Вот как раз смерть Бин Ладена в этом году, последовательное уничтожение его подручных – а точнее, довольно вялая общественная реакция на ликвидацию главных злодеев сегодняшнего мира – показали, что жизнь очень изменилась в последние года два-три. Изменилось, прежде всего, сознание людей; «война с терроризмом», хотя остается важной темой политики и журналистики, отошла на второй план перед новыми бедами и сенсациями, прежде всего, перед последствиями экономических неприятностей, разразившихся в 2008 году. Вот об этом, об общественном сознании и о том, как в нем отразились события 11 сентября (и то, что случилось позже), мы и поговорим. Одна из самых авторитетных англоязычных литературно-общественных институций, журнал Granta, только что напечатал специальный выпуск, посвященный «миру после одиннадцатого сентября». Granta существует уже более ста лет; в конце семидесятых журнал пережил второе рождение -- и сегодня, как пишет британский Observer, это издание «сознательно решило стать свидетелем этого мира». Об этих свидетельствах нам расскажет корреспондент Свободы в Лондоне Анна Асланян.

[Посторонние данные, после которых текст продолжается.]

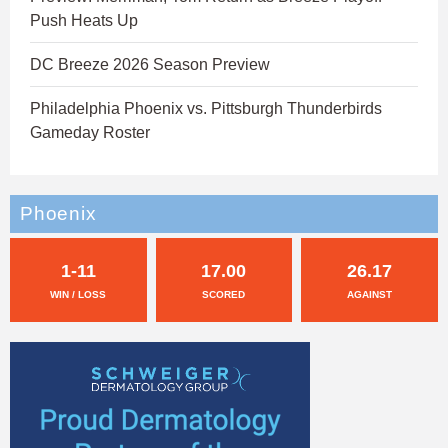
Push Heats Up
DC Breeze 2026 Season Preview
Philadelphia Phoenix vs. Pittsburgh Thunderbirds
Gameday Roster
Phoenix
1-11
17.00
26.17
WIN / LOSS
SCORED
AGAINST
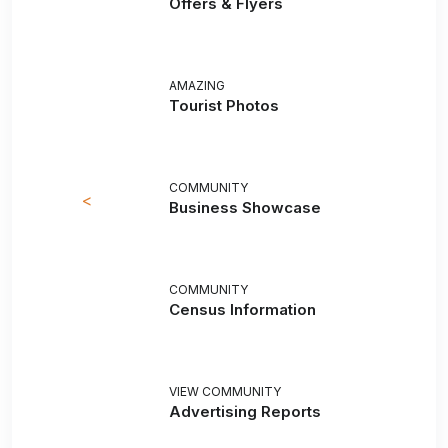
Offers & Flyers
AMAZING
Tourist Photos
COMMUNITY
<
Business Showcase
COMMUNITY
Census Information
VIEW COMMUNITY
Advertising Reports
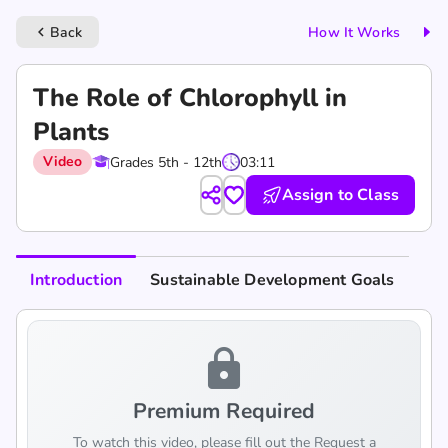
Back
How It Works
keyboard_arrow_left
The Role of Chlorophyll in
Plants
Video
Grades 5th - 12th
03:11
Assign to Class
Introduction
Sustainable Development Goals
lock
Premium Required
To watch this video, please fill out the Request a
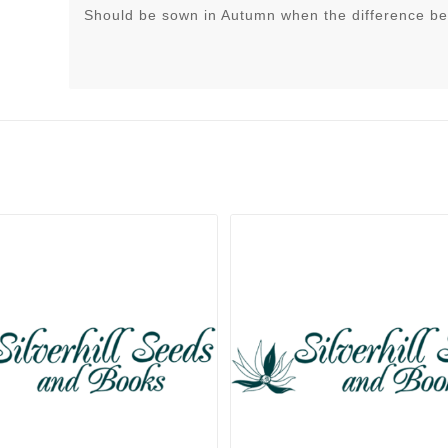
Should be sown in Autumn when the difference be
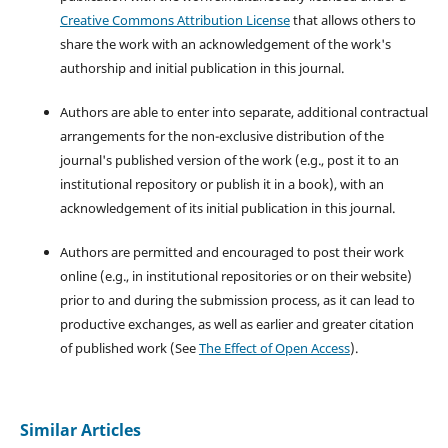
Creative Commons Attribution License
that allows others to
share the work with an acknowledgement of the work's
authorship and initial publication in this journal.
Authors are able to enter into separate, additional contractual
arrangements for the non-exclusive distribution of the
journal's published version of the work (e.g., post it to an
institutional repository or publish it in a book), with an
acknowledgement of its initial publication in this journal.
Authors are permitted and encouraged to post their work
online (e.g., in institutional repositories or on their website)
prior to and during the submission process, as it can lead to
productive exchanges, as well as earlier and greater citation
of published work (See
The Effect of Open Access
).
Similar Articles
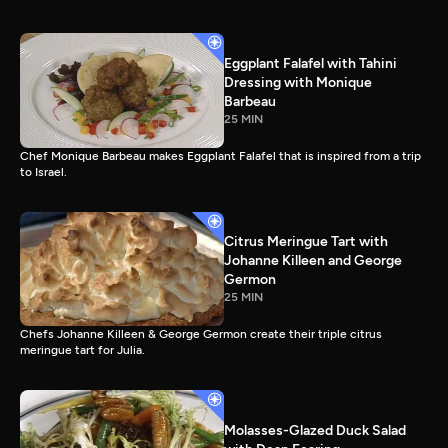
Eggplant Falafel with Tahini
Dressing with Monique
Barbeau
25 MIN
Chef Monique Barbeau makes Eggplant Falafel that is inspired from a trip
to Israel.
Citrus Meringue Tart with
Johanne Killeen and George
Germon
25 MIN
Chefs Johanne Killeen & George Germon create their triple citrus
meringue tart for Julia.
Molasses-Glazed Duck Salad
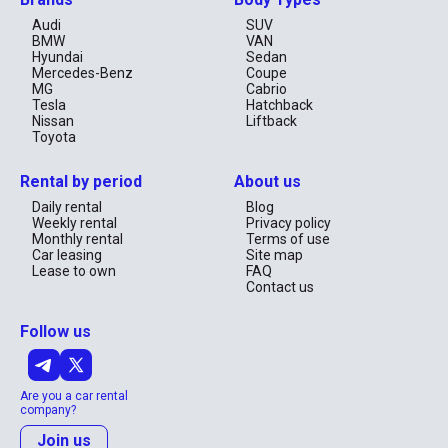
Audi
SUV
BMW
VAN
Hyundai
Sedan
Mercedes-Benz
Coupe
MG
Cabrio
Tesla
Hatchback
Nissan
Liftback
Toyota
Rental by period
About us
Daily rental
Blog
Weekly rental
Privacy policy
Monthly rental
Terms of use
Car leasing
Site map
Lease to own
FAQ
Contact us
Follow us
Are you a car rental
company?
Join us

Анна Асланян: Журнал “Гранта” – всемирно известное литературное, политическое, культурное издание – не мог не откликнуться на недавнюю годовщину трагедии 11 сентября. Среди персонажей номера на эту тему – уличный торговец из Туниса, американский морской пехотинец, сигнальщик с северокорейского рыболовного траулера; действие происходит в местах от охваченного войной Афганистана до благополучной Канады. Истории, вошедшие в номер, повествуют о жизни в мире после того, как рухнули башни-близнецы. Элла Олфри, заместитель главного редактора “Гранты”, говорила о том, какие чувства отразились в материалах номера “Десять лет спустя”.
Элла Олфри: Разумеется, о самих событиях 11 сентября известно всем – все видели, что произошло с башнями-близнецами, все смотрели эти кадры по телевизору, снова и снова. Одной из вещей, которые мы хотели выяснить, было влияние этих событий, круги, разошедшиеся от них по всему миру. Другая, более общая задача состояла в том, чтобы понять, что изменилось в мире за последние 10 лет, – причем не привязываясь к одному лишь 11 сентября как к центральной точке, не сосредотачиваясь на одной лишь внешней политике США. Просто понять, что изменилось за это десятилетие в мире. Как следствие, материалы в номер попали самые разные. Например, рассказ американской писательницы Николь Краусс – история вполне обыденная, про их с сыном жизнь в Париже. Это взгляд на нечто весьма личное, а одновременно – размышления о смерти, выживании, жизни. Еще у нас в номере – замечательная вещь Пико Айера; это индийский писатель, выросший в Британии и Калифорнии, теперь он живет в Японии. Он пишет о том, как изменились за эти 10 лет авиапутешествия, а также – о том, каково приходится человеку с кожей другого цвета. Последнее обстоятельство он испытывал на себе всегда, но в последнее время положение усугубилось. Эссе получилось прекрасное, достаточно легкое, но в то же время там приведен серьезный взгляд на то, как мы живем сегодня, в эпоху, когда постоянно идет речь о безопасности. Словом, нашей целью было дать картину как можно более полную, охватить как можно больше стран. А потом, когда работа над номером подходила к концу, произошло то, что принято называть арабской весной, – цепь революций в североафриканских арабских странах. Один из наших авторов, Джанин ди Джиованни, поехала в Ливию и сделала об этом репортаж. На мой взгляд, было бы неправильно говорить о какой-либо прямой связи между арабской весной и трагедией 2001 года, хотя такие разговоры слышать приходится. Как бы то ни было, непосредственно они не связаны. Скорее можно сказать, что к восстаниям привели изменения во внешней и внутренней политике, произошедшие, в свою очередь, в результате событий 10-летней давности. Когда выпуск был готов, нас самих удивило, каким обширным получился набор его тем.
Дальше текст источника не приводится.